Already checked that the encoding was either 'base 64' or 'quoted printable' in the [notification] configuration. It is 'base 64'.
comment:10 by , 18 years ago
New results: Now everything works. I'm using Debian Sarge and there's a /etc/python2.3/site.py that can be used among other things to define the default locale. The system locale is en_GB.UTF-8
The file contains among other things:
(...) encoding = "ascii" # Default value set by _PyUnicode_Init() if 0: # Enable to support locale aware default string encodings. import locale loc = locale.getdefaultlocale() if loc[1]: encoding = loc[1] if 0: # Enable to switch off string to Unicode coercion and implicit # Unicode to string conversion. encoding = "undefined" if encoding != "ascii": # On Non-Unicode builds this will raise an AttributeError... sys.setdefaultencoding(encoding) # Needs Python Unicode build ! (...)
If I change encoding = "ascii" for encoding = "utf-8" everything works correctly. Could trac be expecting this configuration or is it supposed to work even when default encoding is defined as ascii?
This is the trac section of the trac.ini:
[trac] authz_file = authz_module_name = base_url = check_auth_ip = true database = sqlite:db/trac.db default_charset = utf-8 default_handler = WikiModule htdocs_location = ignore_auth_case = false mainnav = wiki,timeline,roadmap,browser,tickets,newticket,discussion,search,admin metanav = login,logout,settings,help,about permission_store = DefaultPermissionStore repository_dir = repository_type = svn templates_dir = /usr/local/share/trac/templates timeout = 20
And here is the notification section of the same file:
[notification] always_notify_owner = true always_notify_reporter = true always_notify_updater = true mime_encoding = base64 smtp_always_bcc = smtp_always_cc = smtp_default_domain = rosilva.ath.cx smtp_enabled = true smtp_from = trac@rosilva.ath.cx smtp_password = smtp_port = 25 smtp_replyto = trac@rosilva.ath.cx smtp_server = mail.rosilva.ath.cx smtp_subject_prefix = __default__ smtp_user = use_public_cc = false use_short_addr = true use_tls = false
follow-up: 12 comment:11 by , 18 years ago
Milestone: | 0.10.4 → 0.10.5 |
---|
Post-poning a bit, and keeping it opened because of comment:8
comment:12 by , 18 years ago
Component: | general → notification |
---|---|
Keywords: | needinfo added; notification unicode removed |
follow-up: 14 comment:13 by , 18 years ago
I've gone through the whole ticket and the code once again (as it was also not obvious to me what was being left to do…) and I believe the issue boils down in "normalizing" self.subject to unicode. It's likely that some plugins like the discussion plugin assigns and utf-8 str object to it, which is not valid in this case.
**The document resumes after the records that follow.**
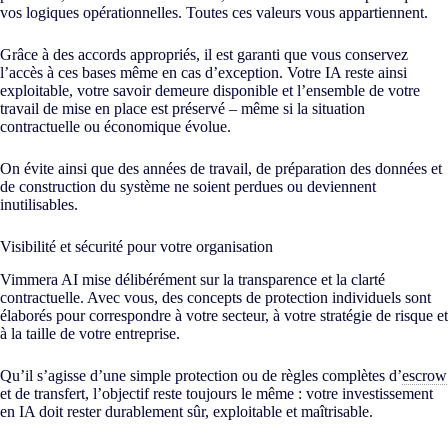
vos logiques opérationnelles. Toutes ces valeurs vous appartiennent.
Grâce à des accords appropriés, il est garanti que vous conservez
l’accès à ces bases même en cas d’exception. Votre IA reste ainsi
exploitable, votre savoir demeure disponible et l’ensemble de votre
travail de mise en place est préservé – même si la situation
contractuelle ou économique évolue.
On évite ainsi que des années de travail, de préparation des données et
de construction du système ne soient perdues ou deviennent
inutilisables.
Visibilité et sécurité pour votre organisation
Vimmera
AI
mise délibérément sur la transparence et la clarté
contractuelle. Avec vous, des concepts de protection individuels sont
élaborés pour correspondre à votre secteur, à votre stratégie de risque et
à la taille de votre entreprise.
Qu’il s’agisse d’une simple protection ou de règles complètes d’
escrow
et de transfert, l’objectif reste toujours le même : votre investissement
en IA doit rester durablement sûr, exploitable et maîtrisable.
Either we consider that NotifyEmail.subject
is part of the internal API that strictly requires the use of unicode
for non-ascii content, or we consider it to be part of the external API for which we offer some robustness against mixed unicode/utf-8 str input (e.g. like for wiki macros).
I'd tend to the first choice and close this as wontfix.
comment:14 by , 18 years ago
Keywords: | needinfo removed |
---|---|
Milestone: | 0.10.5 |
Resolution: | → wontfix |
Status: | assigned → closed |
Replying to cboos:
I'd tend to the first choice and close this as wontfix.
So would I: Trac now uses unicode internally, it is up to the plugins to comply with this requirement. Thanks for the feedback.
follow-up: 16 comment:15 by , 18 years ago
Resolution: | wontfix |
---|---|
Status: | closed → reopened |
According to comment 8 the problem doesn't seems to be in the plugin itself but on trac.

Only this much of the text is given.